The typical Silicon Valley start-up has more money than some of the most
successful, long standing companies in other countries. Skilled people from
other countries will move to the US, because they can get sometimes up to 10
times their usual pay for the same job (and maybe still get less than local US
engineers). On the other hand other countries get mostly US losers as expats
who can't make it at home and basically live off being born with white skin
and having a US passport.

So now that all your smart engineers are gone and you know you don't have
enough money to get them back, what are you going to do to compete with the US
company? Blocking off your market is one of the few successful strategies (and
actually accepted amongst educated people).

China did it and some regard they have quite a good chance to end up on top of
the US one day.

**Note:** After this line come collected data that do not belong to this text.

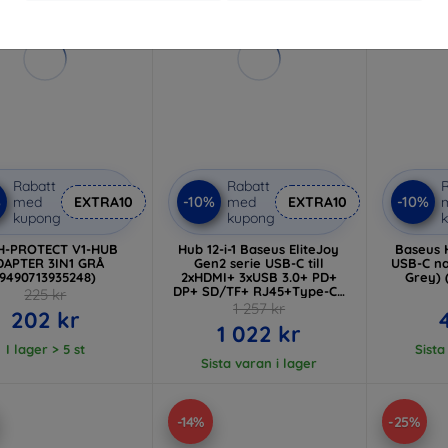
Rabatt
Rabatt
R
%
-10%
-10%
med
EXTRA10
med
EXTRA10
kupong
kupong
H-PROTECT V1-HUB
Hub 12-i-1 Baseus EliteJoy
Baseus 
DAPTER 3IN1 GRÅ
Gen2 serie USB-C till
USB-C na
(9490713935248)
2xHDMI+ 3xUSB 3.0+ PD+
Grey) 
DP+ SD/TF+ RJ45+Type-C+
225 kr
3,5mm, mörkgrå
1 257 kr
202 kr
(6932172613877)
1 022 kr
I lager > 5 st
Sista
Sista varan i lager
-14%
-25%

I'm thinking just about all the new mobile technologies that
get much faster adoption in a people that is more willing to experiment with
new stuff and basically grew up with mobile internet.

------
Sven7
The EFF can be a lot more constructive if it didn't spend its time, separating
the reasons for censorship from the consequences of censorship, and acting as
if the relationship between the two is non-existent.

All the EFF ends up doing is sounding like a propaganda wing of the state
department.

There is a reason Obama has to meet with the Tech Industry to talk about the
spread of ISIS and other forms of lunacy on the networks. There is a real need
for control rods. And our tools are useless. That's the reality.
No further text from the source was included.